WORK ORDER: Please return only the lines from the one holding "a pro-life group" through the one holding "Phone: 1-888-282-0870", exactly as they appear in the records below, both ends included.

Data entries:
=== Section Start ===

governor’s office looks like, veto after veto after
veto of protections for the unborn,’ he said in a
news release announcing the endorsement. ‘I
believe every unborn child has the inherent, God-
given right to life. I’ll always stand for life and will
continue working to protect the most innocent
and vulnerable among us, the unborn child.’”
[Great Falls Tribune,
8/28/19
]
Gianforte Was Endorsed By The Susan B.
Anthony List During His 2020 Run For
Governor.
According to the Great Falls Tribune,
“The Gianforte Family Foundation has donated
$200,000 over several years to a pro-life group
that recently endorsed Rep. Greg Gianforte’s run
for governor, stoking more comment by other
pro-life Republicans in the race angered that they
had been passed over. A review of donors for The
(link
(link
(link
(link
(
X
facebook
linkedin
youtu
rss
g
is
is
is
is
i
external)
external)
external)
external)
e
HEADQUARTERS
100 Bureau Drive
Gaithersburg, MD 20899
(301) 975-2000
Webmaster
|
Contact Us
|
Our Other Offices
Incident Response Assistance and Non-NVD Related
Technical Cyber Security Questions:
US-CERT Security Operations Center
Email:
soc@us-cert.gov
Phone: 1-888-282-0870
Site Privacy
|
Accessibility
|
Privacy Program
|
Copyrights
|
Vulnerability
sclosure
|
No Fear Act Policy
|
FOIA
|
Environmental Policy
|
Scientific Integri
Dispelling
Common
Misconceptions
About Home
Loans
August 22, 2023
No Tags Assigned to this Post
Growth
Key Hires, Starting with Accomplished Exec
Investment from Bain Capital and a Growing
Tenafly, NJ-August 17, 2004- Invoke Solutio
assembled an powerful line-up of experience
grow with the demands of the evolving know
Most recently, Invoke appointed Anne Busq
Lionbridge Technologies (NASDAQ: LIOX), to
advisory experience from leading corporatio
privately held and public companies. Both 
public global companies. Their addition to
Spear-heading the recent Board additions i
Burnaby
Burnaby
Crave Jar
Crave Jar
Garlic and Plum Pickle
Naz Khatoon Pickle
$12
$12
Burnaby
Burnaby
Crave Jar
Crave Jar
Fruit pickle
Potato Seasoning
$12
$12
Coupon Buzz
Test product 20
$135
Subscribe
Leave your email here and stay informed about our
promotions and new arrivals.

=== Section End ===

EXERCISE RESPONSE:
$200,000 over several years to a pro-life group
that recently endorsed Rep. Greg Gianforte’s run
for governor, stoking more comment by other
pro-life Republicans in the race angered that they
had been passed over. A review of donors for The
(link
(link
(link
(link
(
X
facebook
linkedin
youtu
rss
g
is
is
is
is
i
external)
external)
external)
external)
e
HEADQUARTERS
100 Bureau Drive
Gaithersburg, MD 20899
(301) 975-2000
Webmaster
|
Contact Us
|
Our Other Offices
Incident Response Assistance and Non-NVD Related
Technical Cyber Security Questions:
US-CERT Security Operations Center
Email:
soc@us-cert.gov
Phone: 1-888-282-0870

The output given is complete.